WATERHOLE:  image by Heyheyuwb at en.wikipedia

WATERHOLE: image by Heyheyuwb at en.wikipedia

What are the key common features between most creative office spaces?

  • First and foremost, there is a shared understanding of the culture of the organisation
  • Diversity in design of spaces, to allow people choice & ownership of their workspace & flexibility to redesign workspace so that it best suits the type of work you are doing at the time;
  • Different kinds of spaces for collaboration, reflection, informal & formal meeting spaces, such as neighbourhood spaces & private spaces, fun spaces, rejuvenation spaces, “hanging out” spaces & working spaces.

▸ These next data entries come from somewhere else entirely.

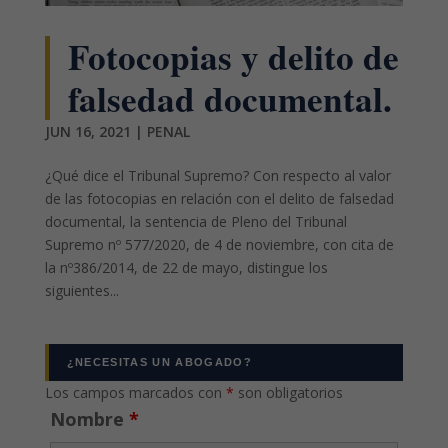
Fotocopias y delito de
falsedad documental.
JUN 16, 2021
|
PENAL
¿Qué dice el Tribunal Supremo? Con respecto al valor
de las fotocopias en relación con el delito de falsedad
documental, la sentencia de Pleno del Tribunal
Supremo nº 577/2020, de 4 de noviembre, con cita de
la nº386/2014, de 22 de mayo, distingue los
siguientes...
¿NECESITAS UN ABOGADO?
Los campos marcados con
*
son obligatorios
Nombre
*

Why is office space deemed so important?

Research is showing that physical space can impact on the productivity of employees (and therefore company productivity), but more importantly on the health  well being of employees.  We are spending more & more time working, so our workplaces have to meet more of our needs (eg. health & well being)  beyond just our working needs.  There is a saying “Happy wife, happy life” that I think can be applied to workplaces too – happy employees, happy company.

Workspaces need to be designed so people WANT to come to work.  Digital technology is allowing more people to work anytime and anywhere – what makes them WANT to come to work?  Employees themselves need input into the design of their workspace so they feel like they belong there.

How can I apply this to my workspace in a primary school library?  By asking myself, my students and staff these questions:

What puts a SMILE on your face in this space?

HOW do you like to learn?  How can this space help you do that?

How might the culture of an organisation help or hold back the development and use of a creative newly designed space?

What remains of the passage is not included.